Comissão do Cumpra-Se da Alerj debate sistema de reciclagem e importância dos catadores de lixo

30 de abril de 2021

O Sistema de Logística Reversa de Embalagens pós-consumo no Estado e a importância dos catadores de lixo foram os principais temas discutidos na audiência pública, realizada nesta sexta-feira (30/04), pela Comissão de Representação para Acompanhar o Cumprimento das Leis (Cumpra-se!), da Assembleia Legislativa do Estado do Rio de Janeiro (Alerj). A metodologia de reciclagem de produtos como embalagens e outros materiais, desde o ponto de consumo até ao local de origem, foi instituída pela lei 8.151/2018, tendo sido um dos pontos abordados na reunião da comissão presidida pelo deputado Carlos Minc (PSB).

“É o cumpra-se de uma lei estadual. O lixo é uma matéria prima fora do lugar e quando ele volta para as empresas, essas também são beneficiadas”’, afirmou o parlamentar. Minc destaca que os próprios consumidores devem destinar as embalagens usadas para a coleta seletiva ou levá-las para pontos de entrega voluntária. “Essa responsabilidade é compartilhada entre prefeitura, indústria, comércio e consumidores”, complementou.

O representante do Movimento Eu Sou Catador, Sebastião Carlos dos Santos, afirmou que os catadores não são devidamente valorizados no processo de reciclagem e ainda vivem abaixo da linha da pobreza, principalmente os que habitam nos lixões. “Somos responsáveis por 90% das reciclagens, porém não somos incluídos socioeconomicamente nessa produção de logística reversa. Precisamos contar com a parceria dos setores públicos e privados para essa inclusão dos catadores porque somente 5% trabalham em cooperativas”, comentou.

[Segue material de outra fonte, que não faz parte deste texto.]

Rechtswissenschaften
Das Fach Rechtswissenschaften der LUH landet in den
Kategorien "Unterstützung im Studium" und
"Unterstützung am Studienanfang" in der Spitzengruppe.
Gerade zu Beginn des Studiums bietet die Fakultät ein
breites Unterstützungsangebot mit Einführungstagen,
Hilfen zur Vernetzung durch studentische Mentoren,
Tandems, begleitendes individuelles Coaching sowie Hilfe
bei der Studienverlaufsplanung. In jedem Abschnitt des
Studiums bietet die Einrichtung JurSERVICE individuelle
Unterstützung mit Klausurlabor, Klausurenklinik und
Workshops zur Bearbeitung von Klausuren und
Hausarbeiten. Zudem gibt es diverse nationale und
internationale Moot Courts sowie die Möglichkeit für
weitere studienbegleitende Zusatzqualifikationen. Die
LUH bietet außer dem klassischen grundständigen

Contudo, o secretário executivo da Coalizão Embalagens - grupo formado por 13 organizações representativas do setor empresarial de embalagens -, César Faccio, destacou que o Modelo Brasileiro de Reciclagem Popular é reconhecido pelo Programa das Nações Unidas para o Meio Ambiente como referência para países em desenvolvimento. “Isso promove melhorias em aspectos sociais, econômicos e ambientais, reduzindo a pobreza, proteção ambiental e trabalho em desenvolvimento’’, afirmou Faccio.

Também presente à reunião, o presidente do Instituto Estadual do Ambiente (Inea), Philipe Campello Costa Brondi da Silva, disse que já foi criada uma comissão permanente de logística reversa: “Mais de 300 empresas já enviaram relatórios sobre o cumprimento da lei, e identificamos empresas que deveriam aderir ao programa, mas estão sem licenciamento do Inea”. Ele defendeu, ainda, que as empresas que aderirem à logística reversa tenham um direito de aumento do licenciamento de quatro para seis anos.

O subsecretário de Saneamento Ambiental, Sérgio Henrique Mantovani, declarou que 400 empresas realizam o Ato Declaratório de Embalagens (ADE) estabelecido pelo Sistema de Logística Reversa de Embalagens e Resíduos de Embalagens mas um terço delas não cumprem o plano de metas. Quando questionado pelo deputado Minc sobre a publicidade desses dados no site da Seas, Mantovani explicou que isso não é possível por conta de entraves jurídicos. “Está sendo feita uma modelagem dos dados para que sejam publicados, o que deve ser feito em breve’’, garantiu. O subsecretário salientou que já existe, desde janeiro deste ano, um cadastro dos catadores de lixo e que até o momento das 160 cooperativas no estado, 48 já fizeram registro na subsecretaria.

A promotora Patrícia Gabai Venâncio, coordenadora do Centro de Apoio Operacional de Meio Ambiente do Ministério Público (MP-RJ), enfatizou que os consumidores também devem ser responsabilizados pelo processo de reciclagem. “Para os próximos dois anos precisamos que seja feito um banco de dados com transparência para sabermos o que já foi feito e o que pode melhorar no que diz respeito à coleta e o que foi colocado de volta no mercado.”, enfatizou.

Depois de ouvir todos os relatos, o deputado Minc disse que o próximo passo da comissão será coletar o material apresentado durante as quase quatro horas de reunião e sistematizar as melhorias para o processo de reciclagem. “Vejo que está havendo cada vez mais interesse das pessoas sobre o assunto, as cooperativas e todos os envolvidos estão conseguindo se organizar melhor'', concluiu.

Também participaram da reunião representantes do Programa RECUPERA Logística Reversa para empresas, Comlurb, Startups que prestam serviços a empresas que fazem Logística Reversa, Fecomércio, além de movimentos de catadores de lixo.